**What to produce**: Of the lines below, write out exactly those from the line with "Sec. Mun. de Obras e" through the line with "Sec. Mun. de Turismo", both included, and skip the rest.

Page-level text extractions

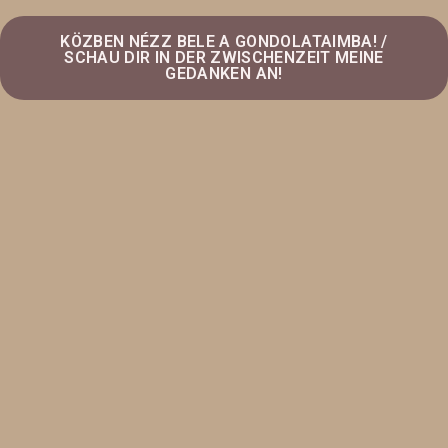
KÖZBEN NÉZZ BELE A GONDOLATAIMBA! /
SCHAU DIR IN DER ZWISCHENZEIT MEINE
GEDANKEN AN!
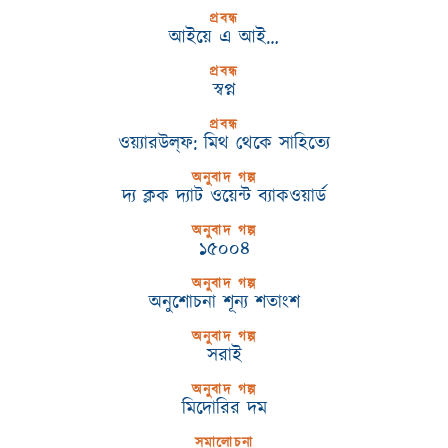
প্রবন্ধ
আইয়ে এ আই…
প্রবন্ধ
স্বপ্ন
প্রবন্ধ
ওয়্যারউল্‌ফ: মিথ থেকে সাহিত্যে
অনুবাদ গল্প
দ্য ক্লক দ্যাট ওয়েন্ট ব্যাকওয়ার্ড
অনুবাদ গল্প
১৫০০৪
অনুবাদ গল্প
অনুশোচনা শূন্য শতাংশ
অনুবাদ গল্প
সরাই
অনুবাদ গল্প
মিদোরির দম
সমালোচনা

* * *

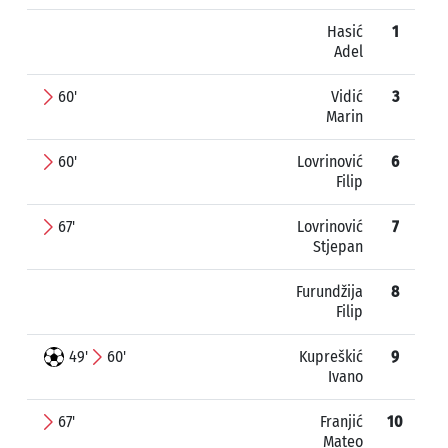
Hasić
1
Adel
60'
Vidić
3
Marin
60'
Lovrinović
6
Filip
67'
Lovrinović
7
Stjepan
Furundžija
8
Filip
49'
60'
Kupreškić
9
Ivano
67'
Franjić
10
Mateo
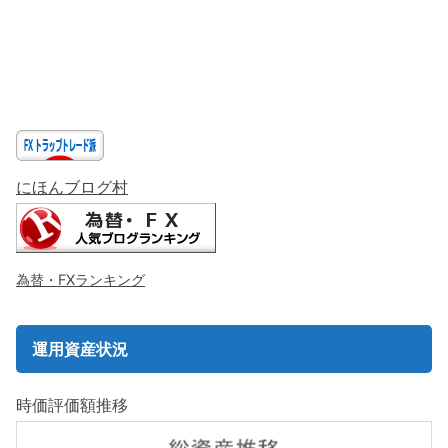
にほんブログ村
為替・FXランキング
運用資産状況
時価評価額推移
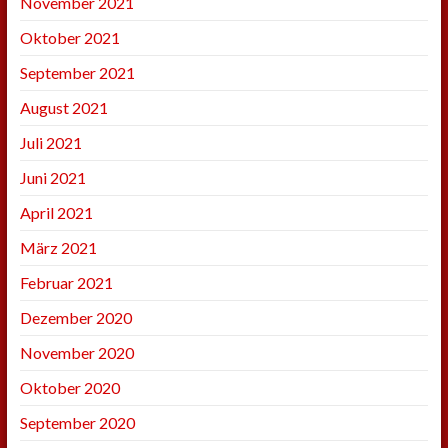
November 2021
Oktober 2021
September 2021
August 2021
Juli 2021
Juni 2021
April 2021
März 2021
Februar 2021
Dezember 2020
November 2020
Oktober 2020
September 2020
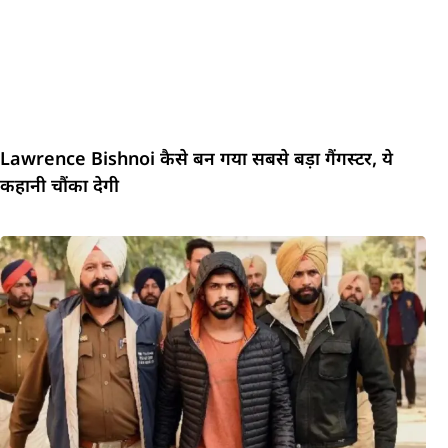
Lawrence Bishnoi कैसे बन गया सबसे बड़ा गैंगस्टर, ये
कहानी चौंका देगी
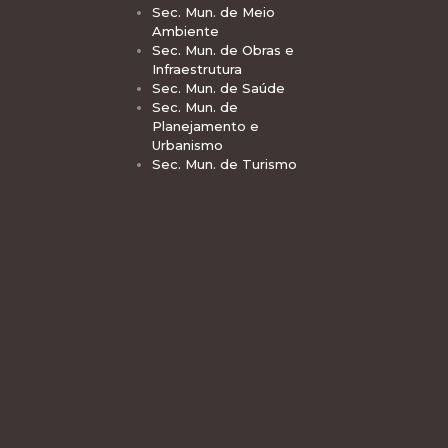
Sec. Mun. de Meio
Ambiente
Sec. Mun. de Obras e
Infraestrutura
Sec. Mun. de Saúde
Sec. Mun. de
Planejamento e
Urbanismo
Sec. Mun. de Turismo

**Answer**:
Sec. Mun. de Obras e
Infraestrutura
Sec. Mun. de Saúde
Sec. Mun. de
Planejamento e
Urbanismo
Sec. Mun. de Turismo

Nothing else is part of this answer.